To do: Among the entries below, find each line with "Bracelets" and show it.
======== The data
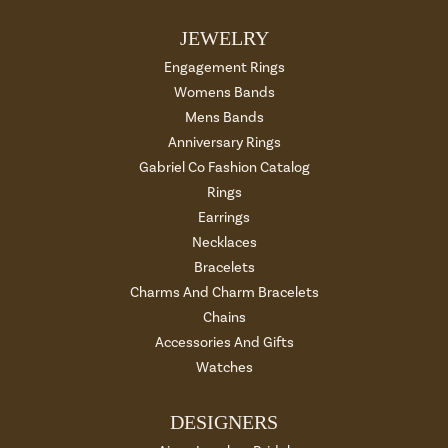
JEWELRY
Engagement Rings
Womens Bands
Mens Bands
Anniversary Rings
Gabriel Co Fashion Catalog
Rings
Earrings
Necklaces
Bracelets
Charms And Charm Bracelets
Chains
Accessories And Gifts
Watches
DESIGNERS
================
Answer for this exercise:
Bracelets
Charms And Charm Bracelets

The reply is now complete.